Help me Compare the two following natural numbers below $$2016^{2017} < 2017^{2016}?$$

Many thanks.

Answer 1

Taking logarithms of both sides we get: $$ 2016^{2017} > 2017^{2016}\Leftrightarrow 2017\ln 2016>2016\ln 2017 \Leftrightarrow \\ {} \\ \Leftrightarrow \frac{\ln 2016}{2016}>\frac{\ln 2017}{2017} $$ The last relation is true because the function $f(x)=\frac{\ln x}{x}$ is (why ?) strictly decreasing for $x>e$.

Answer 2

I don't know whether it's right or wrong but I still try as hard as possible.

We make a fraction for the two numbers.
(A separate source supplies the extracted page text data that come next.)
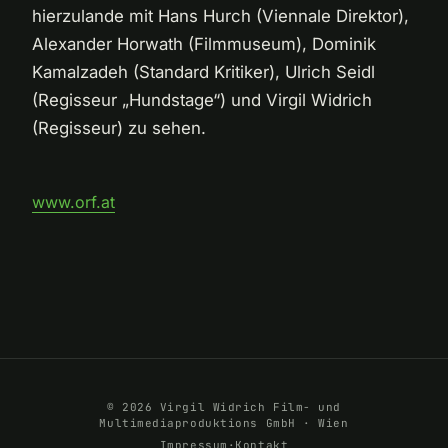
hierzulande mit Hans Hurch (Viennale Direktor),
Alexander Horwath (Filmmuseum), Dominik
Kamalzadeh (Standard Kritiker), Ulrich Seidl
(Regisseur „Hundstage“) und Virgil Widrich
(Regisseur) zu sehen.
www.orf.at
© 2026 Virgil Widrich Film- und
Multimediaproduktions GmbH · Wien
Impressum
·
Kontakt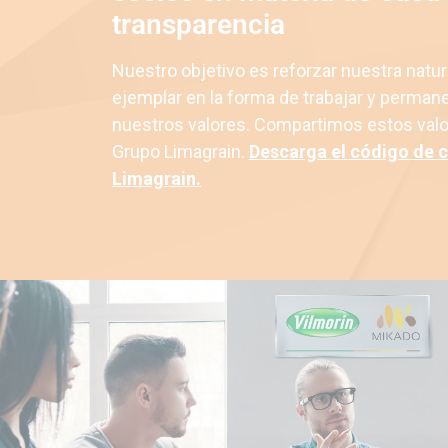
transparencia
Nuestro objetivo es reforzar nuestra natu
ejemplar en la forma de trabajar y permane
nuestros valores. Compartimos estos valo
Grupo Limagrain.
Descarga el código de 
Limagrain.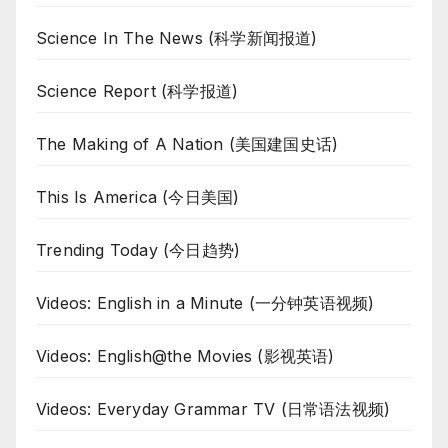
Science In The News (科学新闻报道)
Science Report (科学报道)
The Making of A Nation (美国建国史话)
This Is America (今日美国)
Trending Today (今日趋势)
Videos: English in a Minute (一分钟英语视频)
Videos: English@the Movies (影视英语)
Videos: Everyday Grammar TV (日常语法视频)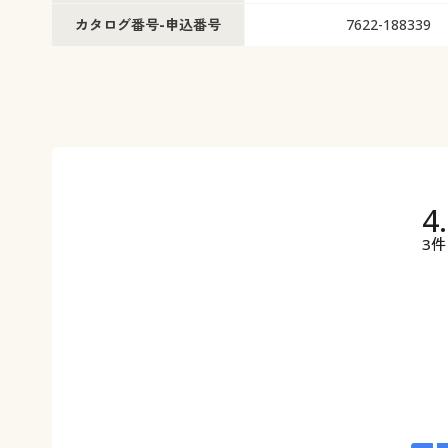
カタログ番号-申込番号
7622-188339
4
3件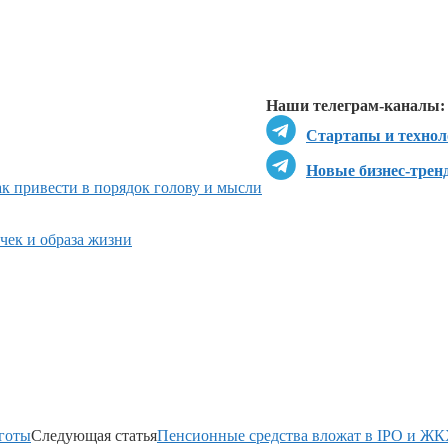
Перейти в
Перейти в
Д
Наши телеграм-каналы:
Стартапы и технол
Новые бизнес-трен
ак привести в порядок голову и мысли
чек и образа жизни
ьготы
Следующая статья
Пенсионные средства вложат в IPO и Ж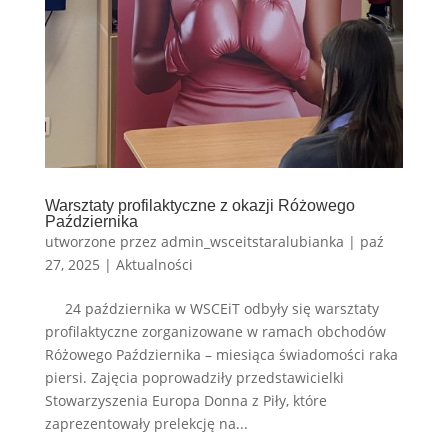
Warsztaty profilaktyczne z okazji Różowego
Października
utworzone przez
admin_wsceitstaralubianka
|
paź
27, 2025
|
Aktualności
24 października w WSCEiT odbyły się warsztaty
profilaktyczne zorganizowane w ramach obchodów
Różowego Października – miesiąca świadomości raka
piersi. Zajęcia poprowadziły przedstawicielki
Stowarzyszenia Europa Donna z Piły, które
zaprezentowały prelekcję na...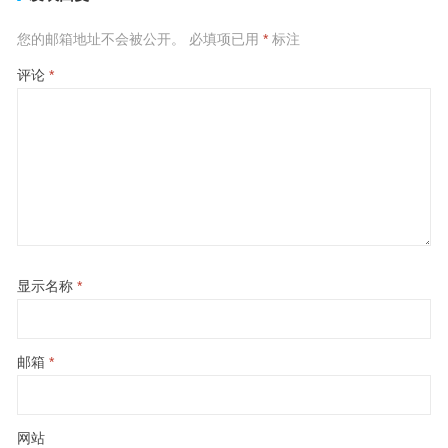
您的邮箱地址不会被公开。
必填项已用
*
标注
评论
*
显示名称
*
邮箱
*
网站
So we have: $$\frac{2016^{2017}}{2017^{2016}}=\frac{2016.2016.2016...}{2017.2017.2017...}=2016(1-\frac{1}{2017})(1-\frac{1}{2017})...=\frac{2016}{e}>1$$. In a nutshell, we have $$2016^{2017}>2017^{2016}$$

Moreover, we easily see that if 0 < x <= 2, then the numerator is less than the denominator.

Answer 3

Hint: The function $x \mapsto x^{1/x}$ has a single critical point at $x=e$ and is decreasing for $x \gt e$.